Filter the material below down to the lines with the word "Industrial" and give those lines.

** Opening EXTRACTED DATA block **

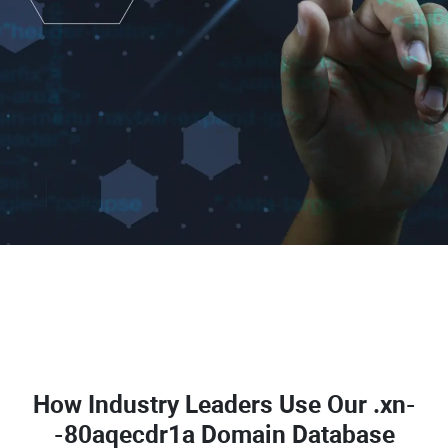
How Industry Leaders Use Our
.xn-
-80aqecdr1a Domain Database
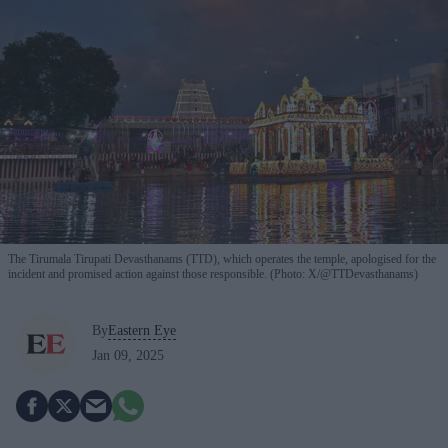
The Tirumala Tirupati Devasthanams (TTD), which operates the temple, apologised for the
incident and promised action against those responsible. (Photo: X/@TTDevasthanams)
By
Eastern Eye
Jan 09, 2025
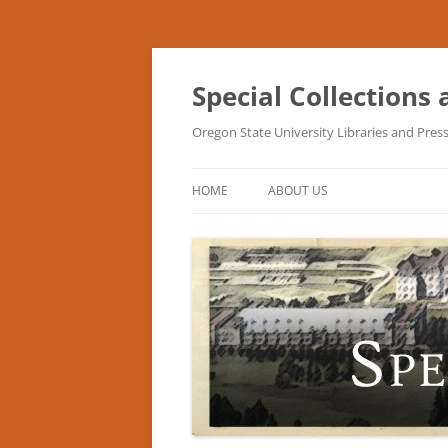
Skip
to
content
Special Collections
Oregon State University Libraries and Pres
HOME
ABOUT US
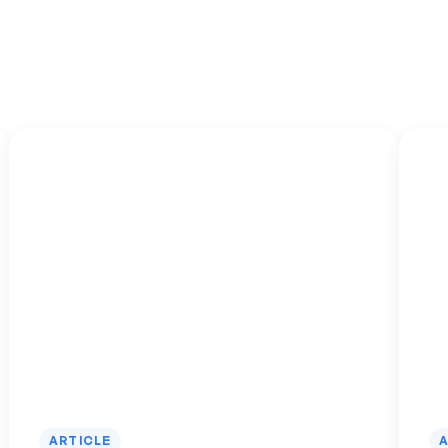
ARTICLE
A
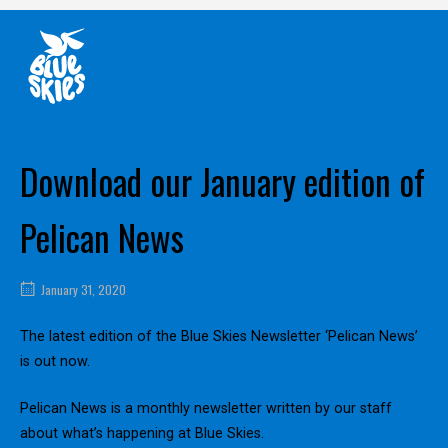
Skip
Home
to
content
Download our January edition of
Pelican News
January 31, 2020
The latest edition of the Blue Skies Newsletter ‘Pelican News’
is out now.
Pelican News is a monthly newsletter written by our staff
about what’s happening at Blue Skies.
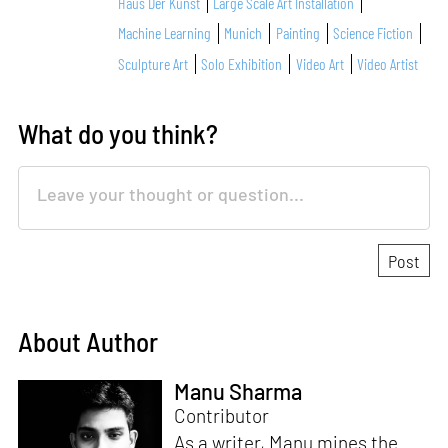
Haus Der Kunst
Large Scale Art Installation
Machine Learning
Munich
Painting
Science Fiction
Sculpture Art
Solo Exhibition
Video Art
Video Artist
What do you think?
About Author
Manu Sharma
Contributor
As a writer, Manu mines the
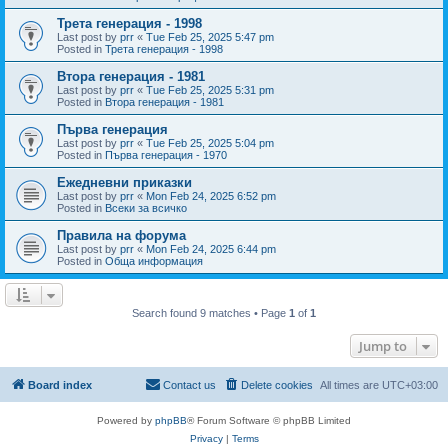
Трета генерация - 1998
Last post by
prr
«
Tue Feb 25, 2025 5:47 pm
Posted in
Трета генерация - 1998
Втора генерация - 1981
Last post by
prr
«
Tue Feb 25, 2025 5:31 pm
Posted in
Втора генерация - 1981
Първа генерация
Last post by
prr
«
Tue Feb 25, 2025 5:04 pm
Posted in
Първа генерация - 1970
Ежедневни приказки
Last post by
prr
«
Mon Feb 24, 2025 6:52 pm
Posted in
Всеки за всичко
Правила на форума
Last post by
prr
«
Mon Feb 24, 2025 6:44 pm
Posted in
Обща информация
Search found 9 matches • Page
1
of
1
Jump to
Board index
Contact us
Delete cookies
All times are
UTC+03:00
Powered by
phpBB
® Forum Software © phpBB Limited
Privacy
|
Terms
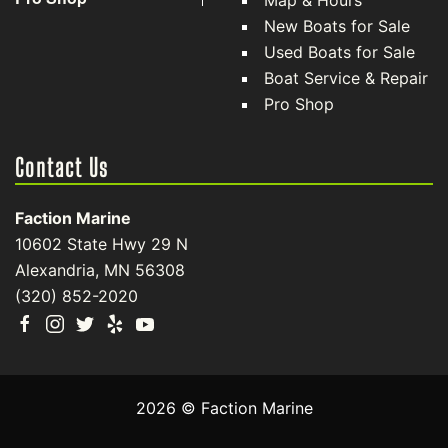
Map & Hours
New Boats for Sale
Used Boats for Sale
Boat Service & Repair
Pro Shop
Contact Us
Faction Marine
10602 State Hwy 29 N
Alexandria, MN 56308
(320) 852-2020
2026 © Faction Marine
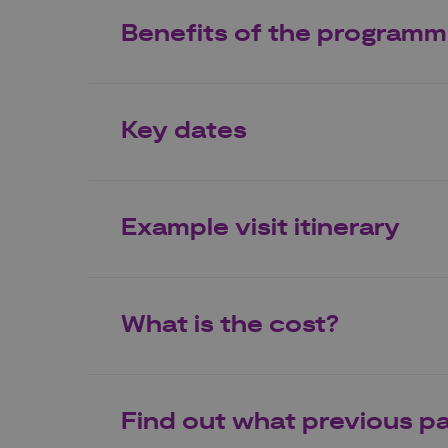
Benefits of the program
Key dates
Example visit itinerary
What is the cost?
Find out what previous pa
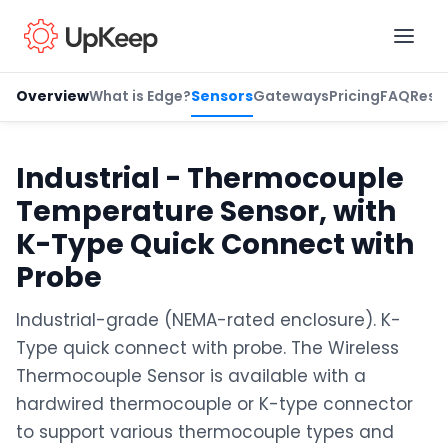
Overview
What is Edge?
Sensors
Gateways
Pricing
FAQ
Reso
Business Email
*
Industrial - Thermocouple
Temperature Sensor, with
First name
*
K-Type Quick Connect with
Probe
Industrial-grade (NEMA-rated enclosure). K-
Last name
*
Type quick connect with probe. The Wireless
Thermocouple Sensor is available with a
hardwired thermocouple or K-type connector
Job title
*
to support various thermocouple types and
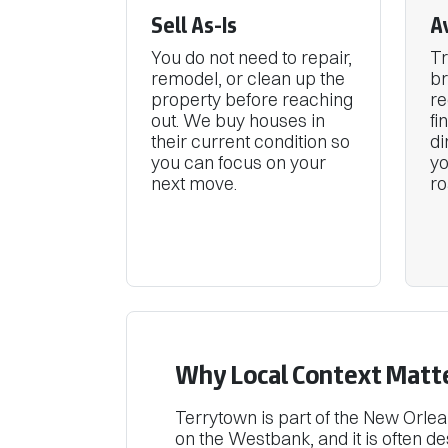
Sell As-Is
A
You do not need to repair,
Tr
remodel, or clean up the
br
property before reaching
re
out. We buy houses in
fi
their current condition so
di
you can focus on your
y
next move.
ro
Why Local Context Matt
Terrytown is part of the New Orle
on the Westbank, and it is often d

** Closing EXTRACTED DATA block **

=== EXERCISE OUTPUT ===
Industrial - Thermocouple
Industrial-grade (NEMA-rated enclosure). K-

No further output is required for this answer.